+++ Exercise materials +++
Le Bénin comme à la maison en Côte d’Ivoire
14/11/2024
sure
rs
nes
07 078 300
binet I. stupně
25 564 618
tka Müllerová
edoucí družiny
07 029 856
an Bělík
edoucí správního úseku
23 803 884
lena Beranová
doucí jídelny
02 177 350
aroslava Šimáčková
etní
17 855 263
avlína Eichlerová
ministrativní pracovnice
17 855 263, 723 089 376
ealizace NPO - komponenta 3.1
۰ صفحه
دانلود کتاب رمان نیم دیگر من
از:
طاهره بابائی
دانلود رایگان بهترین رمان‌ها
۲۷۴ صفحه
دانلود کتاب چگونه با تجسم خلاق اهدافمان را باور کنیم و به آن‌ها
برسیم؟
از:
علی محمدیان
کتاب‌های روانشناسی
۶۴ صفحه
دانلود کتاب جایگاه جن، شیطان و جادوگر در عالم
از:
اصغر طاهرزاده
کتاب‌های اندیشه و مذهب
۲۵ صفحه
+++
+++ Exercise materials +++
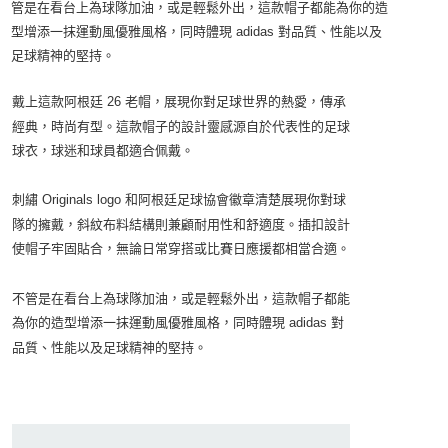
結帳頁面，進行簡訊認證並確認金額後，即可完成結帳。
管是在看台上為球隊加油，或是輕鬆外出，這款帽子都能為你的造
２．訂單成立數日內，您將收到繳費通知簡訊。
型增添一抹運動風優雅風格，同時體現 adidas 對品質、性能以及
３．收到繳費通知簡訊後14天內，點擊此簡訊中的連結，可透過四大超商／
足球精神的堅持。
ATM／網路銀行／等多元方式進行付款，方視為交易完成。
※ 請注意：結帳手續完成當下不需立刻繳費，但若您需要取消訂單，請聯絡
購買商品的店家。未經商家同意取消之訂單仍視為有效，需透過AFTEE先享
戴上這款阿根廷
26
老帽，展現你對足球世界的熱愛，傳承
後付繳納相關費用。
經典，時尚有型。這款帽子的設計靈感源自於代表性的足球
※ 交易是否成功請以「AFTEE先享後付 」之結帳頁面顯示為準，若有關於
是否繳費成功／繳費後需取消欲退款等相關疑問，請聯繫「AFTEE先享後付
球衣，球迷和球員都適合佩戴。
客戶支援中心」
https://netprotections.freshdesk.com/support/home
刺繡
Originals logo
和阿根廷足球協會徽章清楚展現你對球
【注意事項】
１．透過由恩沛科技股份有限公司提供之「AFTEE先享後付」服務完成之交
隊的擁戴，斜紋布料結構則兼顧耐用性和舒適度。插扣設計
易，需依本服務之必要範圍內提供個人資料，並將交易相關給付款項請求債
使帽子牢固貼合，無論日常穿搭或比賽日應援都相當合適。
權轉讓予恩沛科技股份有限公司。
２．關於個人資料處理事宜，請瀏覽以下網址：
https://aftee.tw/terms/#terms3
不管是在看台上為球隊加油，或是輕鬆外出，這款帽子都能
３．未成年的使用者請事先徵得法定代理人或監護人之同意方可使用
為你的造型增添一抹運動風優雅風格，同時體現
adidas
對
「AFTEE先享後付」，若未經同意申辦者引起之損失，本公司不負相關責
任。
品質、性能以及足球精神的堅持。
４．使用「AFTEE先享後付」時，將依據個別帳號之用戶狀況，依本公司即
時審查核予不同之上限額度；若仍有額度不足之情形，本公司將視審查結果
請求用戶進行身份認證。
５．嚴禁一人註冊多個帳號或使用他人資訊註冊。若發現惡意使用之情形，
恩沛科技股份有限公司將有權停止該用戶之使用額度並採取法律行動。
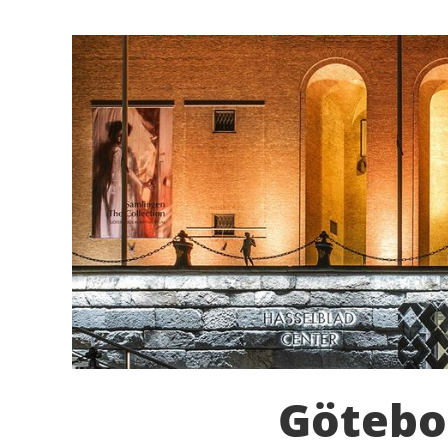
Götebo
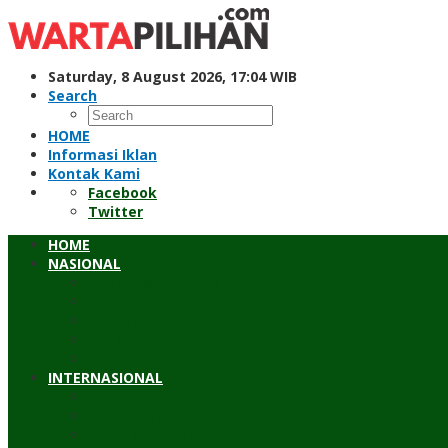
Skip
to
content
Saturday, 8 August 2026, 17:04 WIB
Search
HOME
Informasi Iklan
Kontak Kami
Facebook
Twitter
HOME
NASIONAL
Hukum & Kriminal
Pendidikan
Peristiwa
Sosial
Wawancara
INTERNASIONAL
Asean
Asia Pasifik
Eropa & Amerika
+++
+++ Exercise materials +++
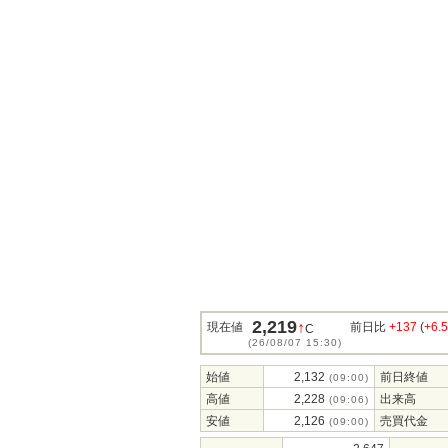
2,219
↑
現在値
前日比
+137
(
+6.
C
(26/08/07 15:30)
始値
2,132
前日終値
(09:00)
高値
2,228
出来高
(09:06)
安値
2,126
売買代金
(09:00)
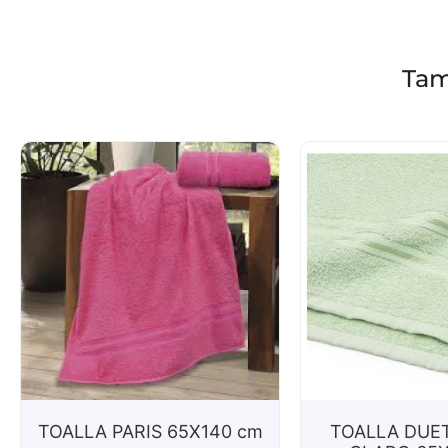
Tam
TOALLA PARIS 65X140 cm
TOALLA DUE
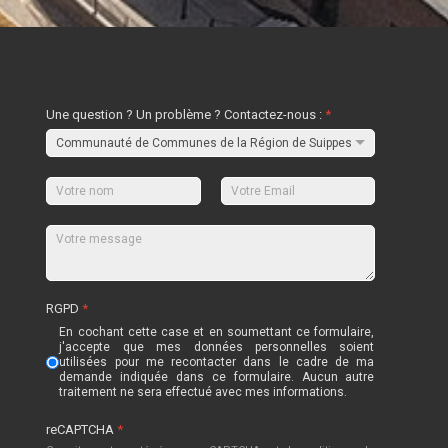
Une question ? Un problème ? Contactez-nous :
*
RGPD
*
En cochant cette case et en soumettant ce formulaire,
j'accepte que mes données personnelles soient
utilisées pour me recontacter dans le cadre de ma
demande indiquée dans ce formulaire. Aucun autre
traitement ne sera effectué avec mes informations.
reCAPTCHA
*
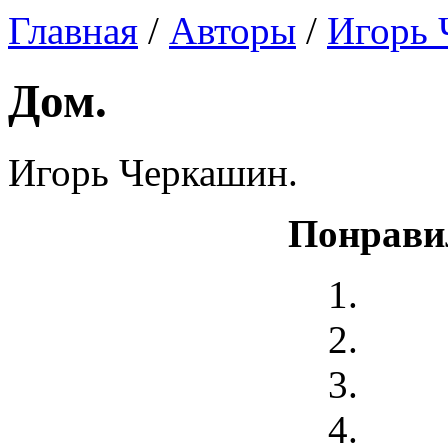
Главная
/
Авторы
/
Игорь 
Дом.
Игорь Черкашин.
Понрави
+++
What to work on ::
Looking at the entries above, can you reproduce exactly the lines from the one that holds "INTERNASIONAL" through the one that holds "Eropa & Amerika", and only those?

Solution to the problem ::
INTERNASIONAL
Asean
Asia Pasifik
Eropa & Amerika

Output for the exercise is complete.